Selain itu, ada juga hadist Rasulullah SAW yang diriwayatkan oleh Abu Dawud dan Al Hakim:
“Rasulullah memerintahkan Ummu Waraqah untuk menjadi imam bagi penghuni rumahnya.” – (HR. Abu Dawud & Al Hakim).
Dari hadist riwayat Ibnu Majah, Nabi Muhammad SAW juga bersabda:
“Janganlah seorang perempuan menjadi imam bagi laki-laki.” (HR Ibnu Majah).
Sementara berdasarkan ijma’ para sahabat, di antara mereka tidak pernah ada wanita yang menjadi imam bagi laki-laki. Selain itu, para sahabat juga beijma’ bahwasanya perempuan boleh menjadi imam hanya jika makmumnya perempuan.
Hal itu seperti yang pernah dilakukan oleh Aisyah dan Ummu salamah. Hal itu disampaikan oleh MUI mengutip dari Kitab tuhfah Al-Ahwadzi karya Al-Mubarakfuri.
Di samping itu, kaidah fiqih juga menjelaskan bahwa “Hukum asal dalam masalah ibadah adalah tauqif dan ittiba’ (mengikuti petunjuk dan contoh dari Nabi).”
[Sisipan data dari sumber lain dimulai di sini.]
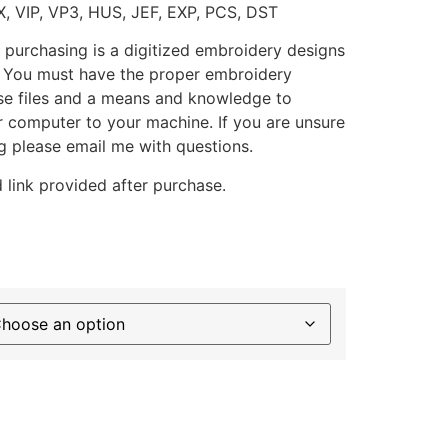
X, VIP, VP3, HUS, JEF, EXP, PCS, DST
 purchasing is a digitized embroidery designs
. You must have the proper embroidery
se files and a means and knowledge to
ur computer to your machine. If you are unsure
g please email me with questions.
 link provided after purchase.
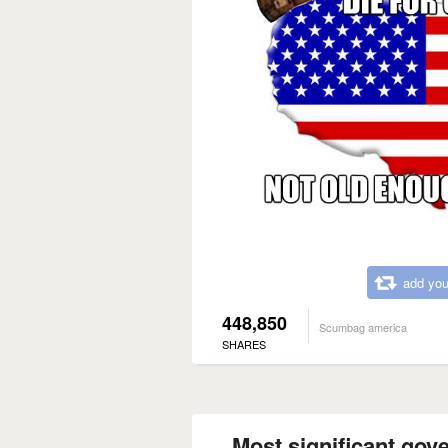
add you
448,850
Scumbag america
SHARES
Most significant gov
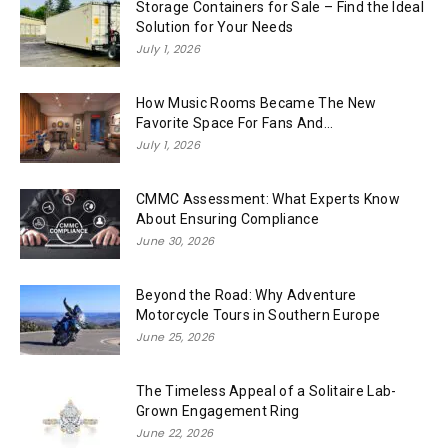
Storage Containers for Sale – Find the Ideal
Solution for Your Needs
July 1, 2026
How Music Rooms Became The New
Favorite Space For Fans And...
July 1, 2026
CMMC Assessment: What Experts Know
About Ensuring Compliance
June 30, 2026
Beyond the Road: Why Adventure
Motorcycle Tours in Southern Europe
June 25, 2026
The Timeless Appeal of a Solitaire Lab-
Grown Engagement Ring
June 22, 2026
Artinya, tidak ada ibadah yang asalnya tidak pernah dicontohkan oleh Rasulullah SAW atau secara langsung tidak mendapat petunjuk dari nabi.
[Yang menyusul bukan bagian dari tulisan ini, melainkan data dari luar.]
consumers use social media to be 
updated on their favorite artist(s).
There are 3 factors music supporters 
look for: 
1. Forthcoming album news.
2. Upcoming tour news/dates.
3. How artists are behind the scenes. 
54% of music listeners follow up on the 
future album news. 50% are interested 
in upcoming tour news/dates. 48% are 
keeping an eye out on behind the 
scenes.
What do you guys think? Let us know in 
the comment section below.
Inilah yang harus selalu menjadi pedoman, terutama untuk perkara aqidah yang sifatnya tidak ada tawar menawar.
Dengan begitu, pertanyaan bolehkah wanita menjadi imam sudah bisa kita jawab dengan jelas, yaitu tidak boleh. Sementara hukum wanita menjadi imam adalah mubah jika jamaahnya adalah sesama wanita.